Saved entries
====
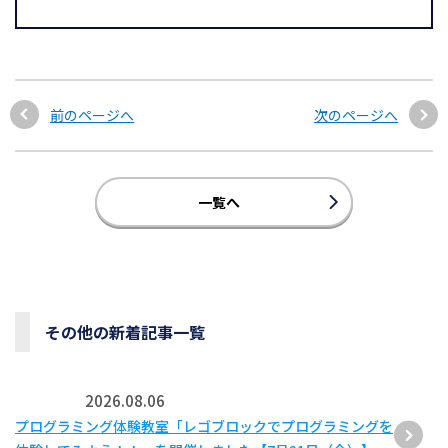
前のページへ
次のページへ
一覧へ
その他の新着記事一覧
2026.08.06
プログラミング体験教室「レゴブロックでプログラミングを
====
Output the lines above in full and exactly. Leave out every picture.

前のページへ
次のページへ
一覧へ
その他の新着記事一覧
2026.08.06
プログラミング体験教室「レゴブロックでプログラミングを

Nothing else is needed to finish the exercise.